Food wastage is a growing problem that not everyone is aware of. According to a study done by the NSW government, it's estimated that Australians discard 20% of food they purchase- which equates to about 1 out of 5 grocery bags, an average of $1036 per household annually and approximately the weight of 3 regular fridges!

Food waste accumulates in landfills, decomposing to produce poisonous greenhouse gases and methane- which are both detrimental to the current state of the Earth. On top of that, resources used to produce and manufacture said food products go to waste.


How to Prevent Food Waste

  1. Knowing the difference between a best before date and a use by date could help reduce food wastage by a lot. This prevents us from prematurely throwing out food that are still 100% safe for consumption.
  2. Shop smarter.

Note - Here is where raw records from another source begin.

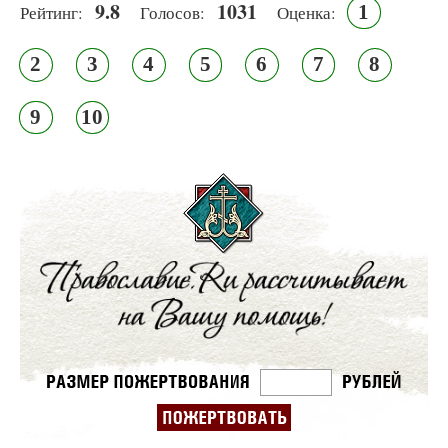
9.8
1031
1
Рейтинг:
Голосов:
Оценка:
2
3
4
5
6
7
8
9
10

Look at what you've got in your kitchen cabinets before leaving the house for a food shop, create a shopping list or even a simple weekly meal plan could make a heap of difference in terms of food wastage.
  3. If you live in Sydney, then you should definitely check out places like the OzHarvest Market when thinking of chucking out your extra can of beans because you forgot you already had 5 in your cupboards. OzHarvest is Australia's first rescue supermarket which aims selling donated or unwanted food that would otherwise go to waste but is still perfectly edible!

While it might feel like small change in habits might not affect the big picture, you'd be surprised by how much one person could have an affect on everyone else. Remember, small change is still change.